━━ Records supplied

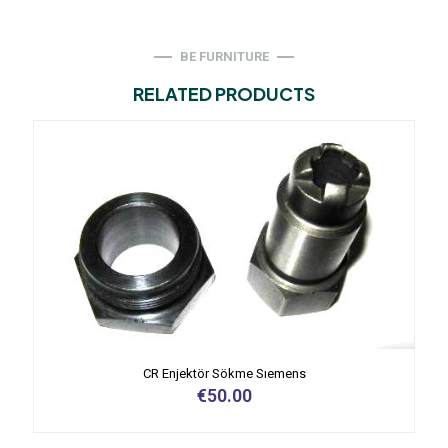
BE FURNITURE
RELATED PRODUCTS
CR Enjektör Sökme Sıemens
€
50.00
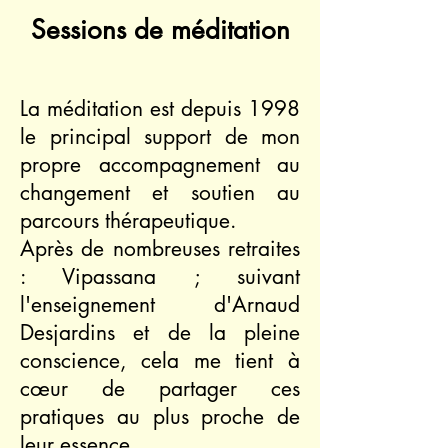
Sessions de méditation
La méditation est depuis 1998
le principal support de mon
propre accompagnement au
changement et soutien au
parcours thérapeutique.
Après de nombreuses retraites
: Vipassana ; suivant
l'enseignement d'Arnaud
Desjardins et de la pleine
conscience, cela me tient à
cœur de partager ces
pratiques au plus proche de
leur essence.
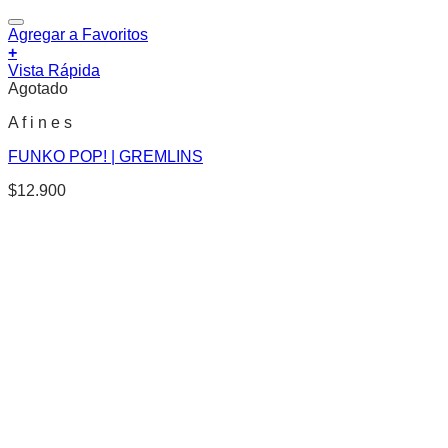
Agregar a Favoritos
+
Vista Rápida
Agotado
A f i n e s
FUNKO POP! | GREMLINS
$
12.900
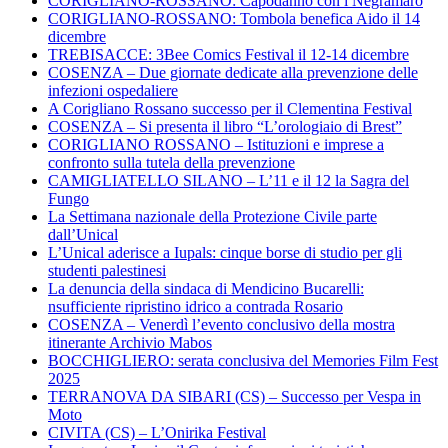
CORIGLIANO-ROSSANO: Capodanno con i Negramaro
CORIGLIANO-ROSSANO: Tombola benefica Aido il 14
dicembre
TREBISACCE: 3Bee Comics Festival il 12-14 dicembre
COSENZA – Due giornate dedicate alla prevenzione delle
infezioni ospedaliere
A Corigliano Rossano successo per il Clementina Festival
COSENZA – Si presenta il libro “L’orologiaio di Brest”
CORIGLIANO ROSSANO – Istituzioni e imprese a
confronto sulla tutela della prevenzione
CAMIGLIATELLO SILANO – L’11 e il 12 la Sagra del
Fungo
La Settimana nazionale della Protezione Civile parte
dall’Unical
L’Unical aderisce a Iupals: cinque borse di studio per gli
studenti palestinesi
La denuncia della sindaca di Mendicino Bucarelli:
nsufficiente ripristino idrico a contrada Rosario
COSENZA – Venerdì l’evento conclusivo della mostra
itinerante Archivio Mabos
BOCCHIGLIERO: serata conclusiva del Memories Film Fest
2025
TERRANOVA DA SIBARI (CS) – Successo per Vespa in
Moto
CIVITA (CS) – L’Onirika Festival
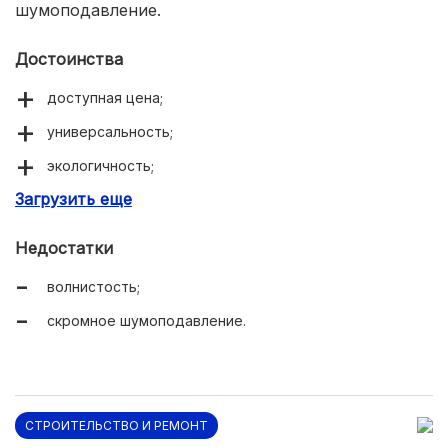
шумоподавление.
Достоинства
доступная цена;
универсальность;
экологичность;
Загрузить еще
легкость.
Недостатки
волнистость;
скромное шумоподавление.
СТРОИТЕЛЬСТВО И РЕМОНТ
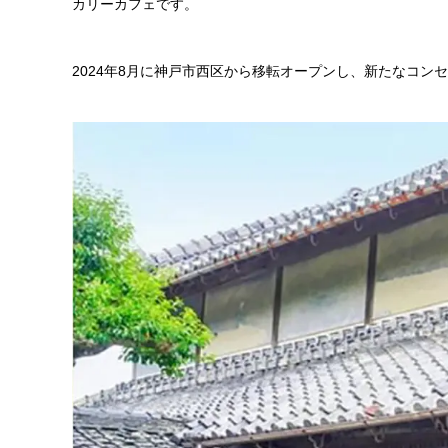
カリーカフェです。
2024年8月に神戸市西区から移転オープンし、新たなコン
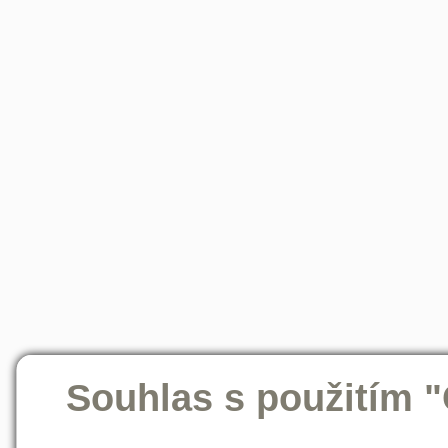
Souhlas s použitím 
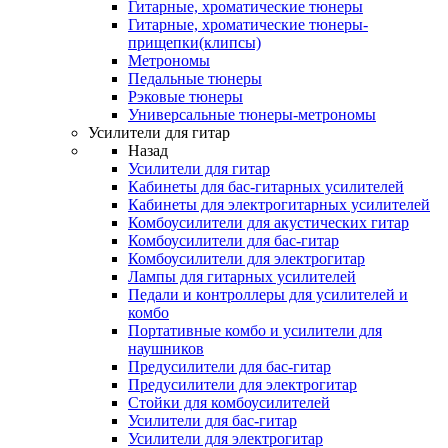
Гитарные, хроматические тюнеры
Гитарные, хроматические тюнеры-
прищепки(клипсы)
Метрономы
Педальные тюнеры
Рэковые тюнеры
Универсальные тюнеры-метрономы
Усилители для гитар
Назад
Усилители для гитар
Кабинеты для бас-гитарных усилителей
Кабинеты для электрогитарных усилителей
Комбоусилители для акустических гитар
Комбоусилители для бас-гитар
Комбоусилители для электрогитар
Лампы для гитарных усилителей
Педали и контроллеры для усилителей и
комбо
Портативные комбо и усилители для
наушников
Предусилители для бас-гитар
Предусилители для электрогитар
Стойки для комбоусилителей
Усилители для бас-гитар
Усилители для электрогитар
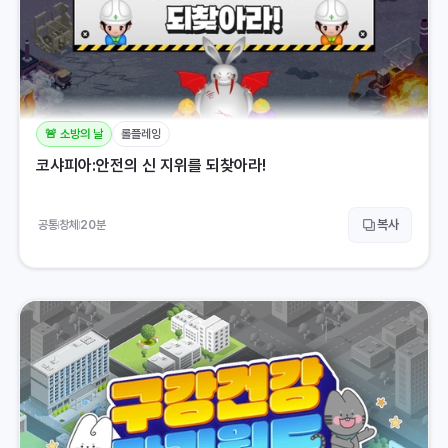
🚨 소방의 날
롤플레잉
코샤피아:안전의 신 지위를 되찾아라!
복사
공통
창체
20
분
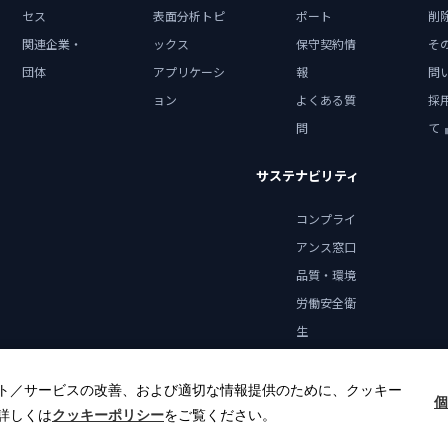
セス
表面分析トピ
ポート
削
関連企業・
ックス
保守契約情
そ
団体
アプリケーシ
報
問
ョン
よくある質
採
問
て
サステナビリティ
コンプライ
アンス窓口
品質・環境
労働安全衛
生
健康宣言
ト／サービスの改善、および適切な情報提供のために、クッキー
個
詳しくは
クッキーポリシー
をご覧ください。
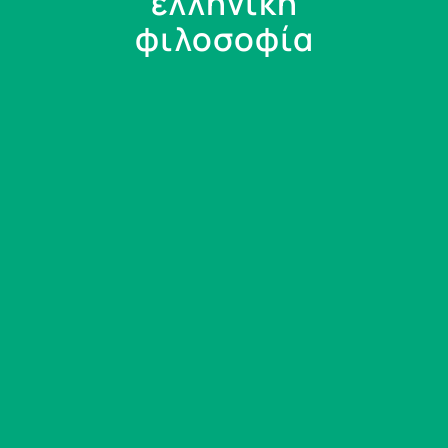
ελληνική
φιλοσοφία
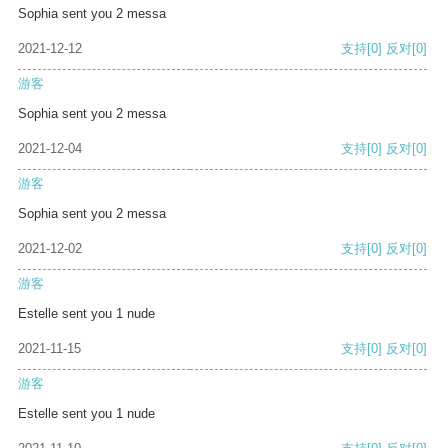
Sophia sent you 2 messa
2021-12-12
支持
[0]
反对
[0]
游客
Sophia sent you 2 messa
2021-12-04
支持
[0]
反对
[0]
游客
Sophia sent you 2 messa
2021-12-02
支持
[0]
反对
[0]
游客
Estelle sent you 1 nude
2021-11-15
支持
[0]
反对
[0]
游客
Estelle sent you 1 nude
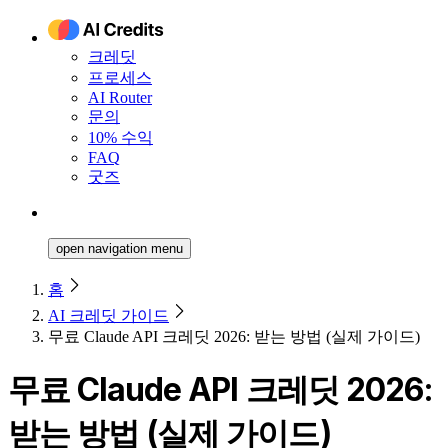
크레딧
프로세스
AI Router
문의
10% 수익
FAQ
굿즈
open navigation menu
홈
AI 크레딧 가이드
무료 Claude API 크레딧 2026: 받는 방법 (실제 가이드)
무료 Claude API 크레딧 2026:
받는 방법 (실제 가이드)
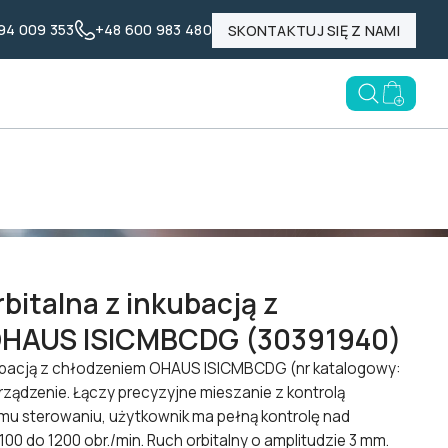
94 009 353
+48 600 983 480
SKONTAKTUJ SIĘ Z NAMI
Nasze marki
Poznaj LABID
Blog
Open searc
Go to e
US ISICMBCDG (30391940)
bitalna z inkubacją z
OHAUS ISICMBCDG (30391940)
kubacją z chłodzeniem OHAUS ISICMBCDG (nr katalogowy:
ządzenie. Łączy precyzyjne mieszanie z kontrolą
emu sterowaniu, użytkownik ma pełną kontrolę nad
100 do 1200 obr./min. Ruch orbitalny o amplitudzie 3 mm.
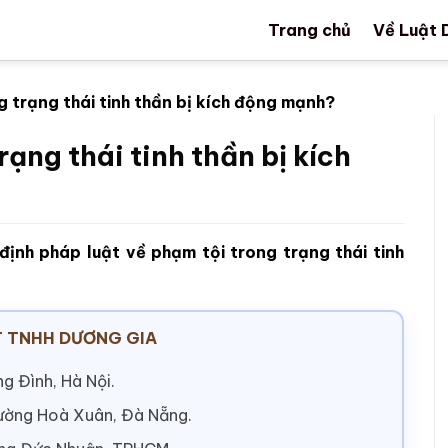
Trang chủ
Về Luật 
g trạng thái tinh thần bị kích động mạnh?
rạng thái tinh thần bị kích
 định pháp luật về phạm tội trong trạng thái tinh
 TNHH DƯƠNG GIA
g Đình, Hà Nội.
hường Hoà Xuân, Đà Nẵng.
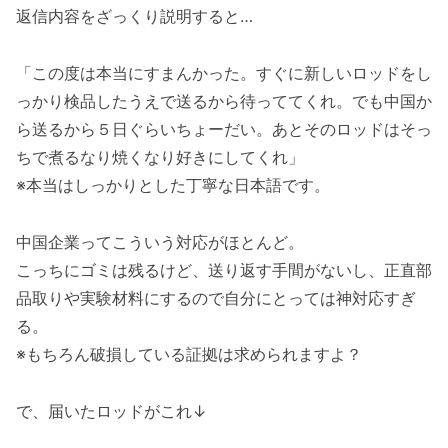
返信内容をざっくり説明すると…
「この度は本当にすまんかった。すぐに新しいロッドをし
っかり検品したうえで送るから待っててくれ。でも中国か
ら送るから５日ぐらいちょーだい。あとそのロッドはそっ
ちで煮るなり焼くなり好きにしてくれ」
※本当はしっかりとした丁寧な日本語です。
中国企業ってこういう対応がほとんど。
こっちにゴミは残るけど、送り返す手間がないし、正直部
品取りや実験材料にするので自分にとっては神対応すぎ
る。
※もちろん破損している証拠は求められますよ？
で、届いたロッドがこれ↓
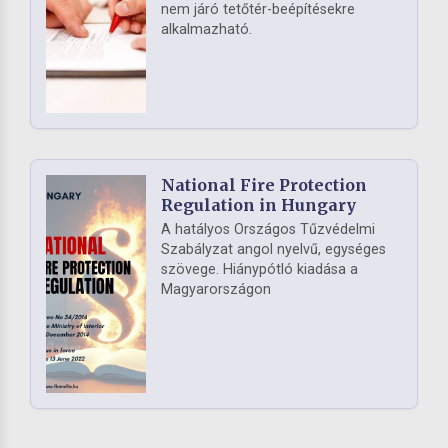
nem járó tetőtér-beépítésekre
alkalmazható.
National Fire Protection
Regulation in Hungary
A hatályos Országos Tűzvédelmi
Szabályzat angol nyelvű, egységes
szövege. Hiánypótló kiadása a
Magyarországon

━━━━

## Task goal
Word for word and without pictures, please write out only the lines from the start of the entries through the line containing "l'enseignement d'Arnaud", both included.

## Solved exercise
BE FURNITURE
RELATED PRODUCTS
CR Enjektör Sökme Sıemens
€
50.00
Sessions de méditation
La méditation est depuis 1998
le principal support de mon
propre accompagnement au
changement et soutien au
parcours thérapeutique.
Après de nombreuses retraites
: Vipassana ; suivant
l'enseignement d'Arnaud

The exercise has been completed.